Friday, July 16, 2010
Man made future
When people are thinking about how life will be in future, they are usually thinking of how our life will develop in a technical way. Shall we have houses completely guided by computers where, for instance, our meals are already prepared while we are yet on our way home? Will high speed trains connect the corners of the world? How will the newest telephone look like? Can solar energy solve our present energy problem? And so on. What these let’s call them “technical futurologists” always forget, however, is that our future is not determined by what we technically can and by our technical gadgets. If that were true, the Industrial Revolution would have begun already 2000 years ago. For wasn’t it Heron of Alexandria (10-70 A.D.) who invented the steam engine? No, what our future will be is not in our technical possibilities. Or rather, they are a limiting condition at most. What really makes the future is man him/herself.
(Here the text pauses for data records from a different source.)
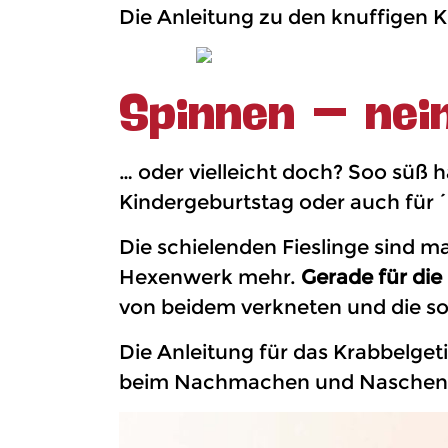
Die Anleitung zu den knuffigen K
Spinnen – nei
… oder vielleicht doch? Soo süß ha
Kindergeburtstag oder auch für
Die schielenden Fieslinge sind m
Hexenwerk mehr.
Gerade für di
von beidem verkneten und die s
Die Anleitung für das Krabbelget
beim Nachmachen und Naschen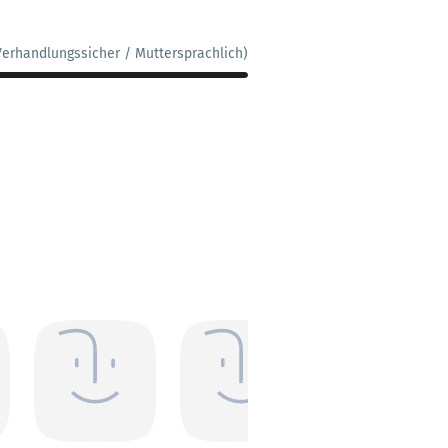
Verhandlungssicher / Muttersprachlich)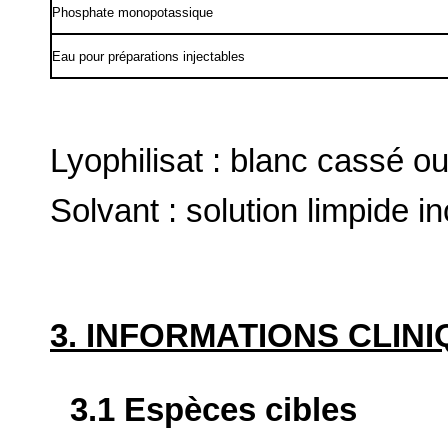
Phosphate monopotassique
Eau pour préparations injectables
Lyophilisat : blanc cassé o
Solvant : solution limpide in
3. INFORMATIONS CLIN
3.1 Espèces cibles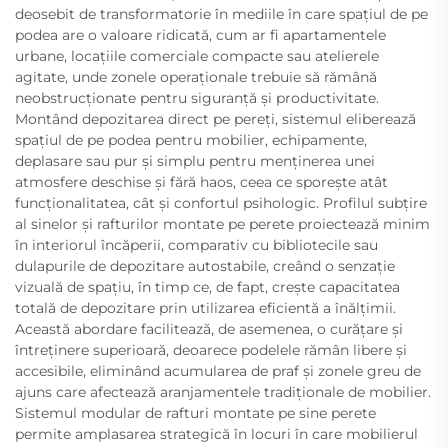
deosebit de transformatorie în mediile în care spațiul de pe
podea are o valoare ridicată, cum ar fi apartamentele
urbane, locațiile comerciale compacte sau atelierele
agitate, unde zonele operaționale trebuie să rămână
neobstrucționate pentru siguranță și productivitate.
Montând depozitarea direct pe pereți, sistemul eliberează
spațiul de pe podea pentru mobilier, echipamente,
deplasare sau pur și simplu pentru menținerea unei
atmosfere deschise și fără haos, ceea ce sporește atât
funcționalitatea, cât și confortul psihologic. Profilul subțire
al sinelor și rafturilor montate pe perete proiectează minim
în interiorul încăperii, comparativ cu bibliotecile sau
dulapurile de depozitare autostabile, creând o senzație
vizuală de spațiu, în timp ce, de fapt, crește capacitatea
totală de depozitare prin utilizarea eficientă a înălțimii.
Această abordare facilitează, de asemenea, o curățare și
întreținere superioară, deoarece podelele rămân libere și
accesibile, eliminând acumularea de praf și zonele greu de
ajuns care afectează aranjamentele tradiționale de mobilier.
Sistemul modular de rafturi montate pe sine perete
permite amplasarea strategică în locuri în care mobilierul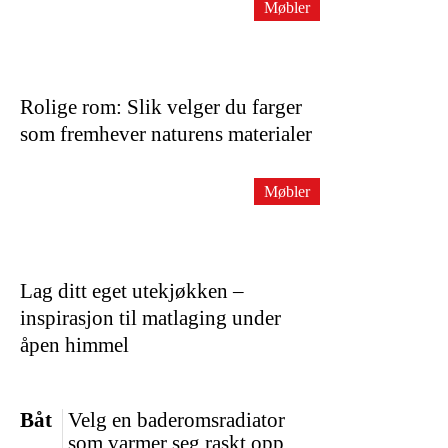
Møbler
Rolige rom: Slik velger du farger
som fremhever naturens materialer
Møbler
Lag ditt eget utekjøkken –
inspirasjon til matlaging under
åpen himmel
Båt
Velg en baderomsradiator
som varmer seg raskt opp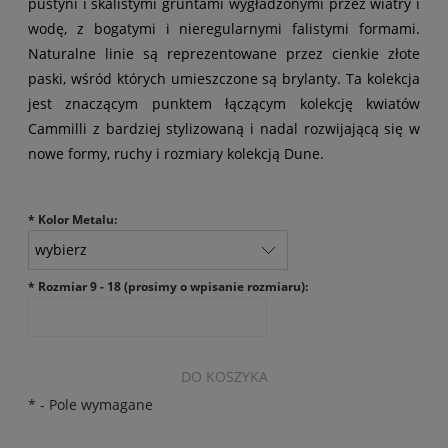
pustyni i skalistymi gruntami wygładzonymi przez wiatry i
wodę, z bogatymi i nieregularnymi falistymi formami.
Naturalne linie są reprezentowane przez cienkie złote
paski, wśród których umieszczone są brylanty. Ta kolekcja
jest znaczącym punktem łączącym kolekcję kwiatów
Cammilli z bardziej stylizowaną i nadal rozwijającą się w
nowe formy, ruchy i rozmiary kolekcją Dune.
*
Kolor Metalu:
*
Rozmiar 9 - 18 (prosimy o wpisanie rozmiaru):
DO KOSZYKA
*
- Pole wymagane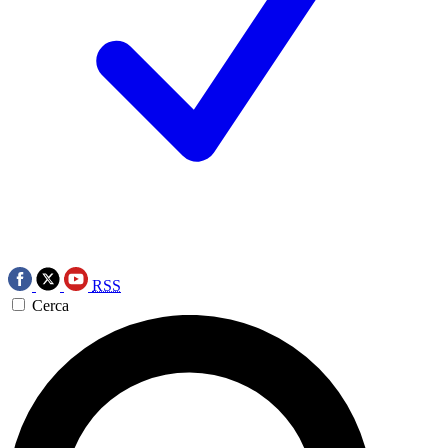
RSS
Cerca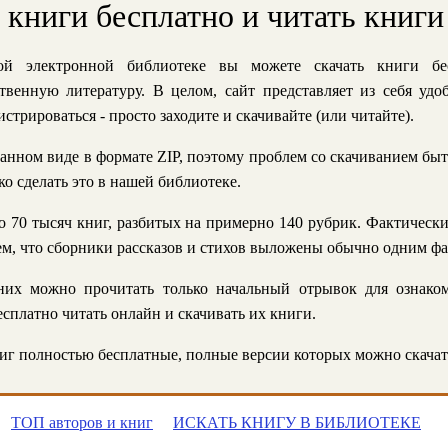
ь книги бесплатно и читать книги
й электронной библиотеке вы можете скачать книги бе
твенную литературу. В целом, сайт представляет из себя уд
стрироваться - просто заходите и скачивайте (или читайте).
анном виде в формате ZIP, поэтому проблем со скачиванием быт
ко сделать это в нашей библиотеке.
 70 тысяч книг, разбитых на примерно 140 рубрик. Фактическ
 тем, что сборники рассказов и стихов выложены обычно одним ф
их можно прочитать только начальный отрывок для ознаком
сплатно читать онлайн и скачивать их книги.
г полностью бесплатные, полные версии которых можно скачат
ТОП авторов и книг
ИСКАТЬ КНИГУ В БИБЛИОТЕКЕ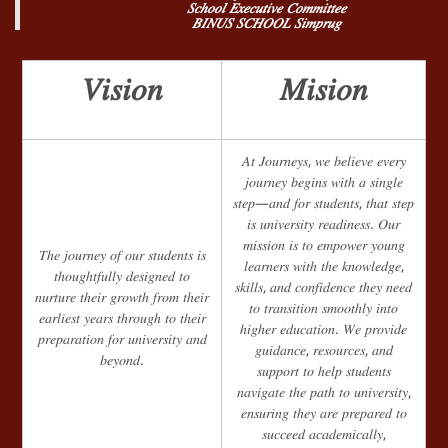
𝑆𝑐ℎ𝑜𝑜𝑙 𝐸𝑥𝑒𝑐𝑢𝑡𝑖𝑣𝑒 𝐶𝑜𝑚𝑚𝑖𝑡𝑡𝑒𝑒
𝐵𝐼𝑁𝑈𝑆 𝑆𝐶𝐻𝑂𝑂𝐿 𝑆𝑖𝑚𝑝𝑟𝑢𝑔
𝑉𝑖𝑠𝑖𝑜𝑛
𝑀𝑖𝑠𝑖𝑜𝑛
𝐴𝑡 𝐽𝑜𝑢𝑟𝑛𝑒𝑦𝑠, 𝑤𝑒 𝑏𝑒𝑙𝑖𝑒𝑣𝑒 𝑒𝑣𝑒𝑟𝑦
𝑗𝑜𝑢𝑟𝑛𝑒𝑦 𝑏𝑒𝑔𝑖𝑛𝑠 𝑤𝑖𝑡ℎ 𝑎 𝑠𝑖𝑛𝑔𝑙𝑒
𝑠𝑡𝑒𝑝—𝑎𝑛𝑑 𝑓𝑜𝑟 𝑠𝑡𝑢𝑑𝑒𝑛𝑡𝑠, 𝑡ℎ𝑎𝑡 𝑠𝑡𝑒𝑝
𝑖𝑠 𝑢𝑛𝑖𝑣𝑒𝑟𝑠𝑖𝑡𝑦 𝑟𝑒𝑎𝑑𝑖𝑛𝑒𝑠𝑠. 𝑂𝑢𝑟
𝑚𝑖𝑠𝑠𝑖𝑜𝑛 𝑖𝑠 𝑡𝑜 𝑒𝑚𝑝𝑜𝑤𝑒𝑟 𝑦𝑜𝑢𝑛𝑔
𝑇ℎ𝑒 𝑗𝑜𝑢𝑟𝑛𝑒𝑦 𝑜𝑓 𝑜𝑢𝑟 𝑠𝑡𝑢𝑑𝑒𝑛𝑡𝑠 𝑖𝑠
𝑙𝑒𝑎𝑟𝑛𝑒𝑟𝑠 𝑤𝑖𝑡ℎ 𝑡ℎ𝑒 𝑘𝑛𝑜𝑤𝑙𝑒𝑑𝑔𝑒,
𝑡ℎ𝑜𝑢𝑔ℎ𝑡𝑓𝑢𝑙𝑙𝑦 𝑑𝑒𝑠𝑖𝑔𝑛𝑒𝑑 𝑡𝑜
𝑠𝑘𝑖𝑙𝑙𝑠, 𝑎𝑛𝑑 𝑐𝑜𝑛𝑓𝑖𝑑𝑒𝑛𝑐𝑒 𝑡ℎ𝑒𝑦 𝑛𝑒𝑒𝑑
𝑛𝑢𝑟𝑡𝑢𝑟𝑒 𝑡ℎ𝑒𝑖𝑟 𝑔𝑟𝑜𝑤𝑡ℎ 𝑓𝑟𝑜𝑚 𝑡ℎ𝑒𝑖𝑟
𝑡𝑜 𝑡𝑟𝑎𝑛𝑠𝑖𝑡𝑖𝑜𝑛 𝑠𝑚𝑜𝑜𝑡ℎ𝑙𝑦 𝑖𝑛𝑡𝑜
𝑒𝑎𝑟𝑙𝑖𝑒𝑠𝑡 𝑦𝑒𝑎𝑟𝑠 𝑡ℎ𝑟𝑜𝑢𝑔ℎ 𝑡𝑜 𝑡ℎ𝑒𝑖𝑟
ℎ𝑖𝑔ℎ𝑒𝑟 𝑒𝑑𝑢𝑐𝑎𝑡𝑖𝑜𝑛. 𝑊𝑒 𝑝𝑟𝑜𝑣𝑖𝑑𝑒
𝑝𝑟𝑒𝑝𝑎𝑟𝑎𝑡𝑖𝑜𝑛 𝑓𝑜𝑟 𝑢𝑛𝑖𝑣𝑒𝑟𝑠𝑖𝑡𝑦 𝑎𝑛𝑑
𝑔𝑢𝑖𝑑𝑎𝑛𝑐𝑒, 𝑟𝑒𝑠𝑜𝑢𝑟𝑐𝑒𝑠, 𝑎𝑛𝑑
𝑏𝑒𝑦𝑜𝑛𝑑.
𝑠𝑢𝑝𝑝𝑜𝑟𝑡 𝑡𝑜 ℎ𝑒𝑙𝑝 𝑠𝑡𝑢𝑑𝑒𝑛𝑡𝑠
𝑛𝑎𝑣𝑖𝑔𝑎𝑡𝑒 𝑡ℎ𝑒 𝑝𝑎𝑡ℎ 𝑡𝑜 𝑢𝑛𝑖𝑣𝑒𝑟𝑠𝑖𝑡𝑦,
𝑒𝑛𝑠𝑢𝑟𝑖𝑛𝑔 𝑡ℎ𝑒𝑦 𝑎𝑟𝑒 𝑝𝑟𝑒𝑝𝑎𝑟𝑒𝑑 𝑡𝑜
𝑠𝑢𝑐𝑐𝑒𝑒𝑑 𝑎𝑐𝑎𝑑𝑒𝑚𝑖𝑐𝑎𝑙𝑙𝑦,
It is the way man deals with inventions and even more the way men deals with each other. In short: our future will be in our human relations and how we’ll socially manage the new technology. What will count in the first place is how we’ll go along with each other in daily life, whether we’ll continue to defend our personal interests at the expense of others, short-sighted politics, the presence or absence of racism, war and manmade poverty and the way we’ll use our inventions, etc. , so our social inventions. Not what is technically possible will make our future but what we’ll humanly make of it.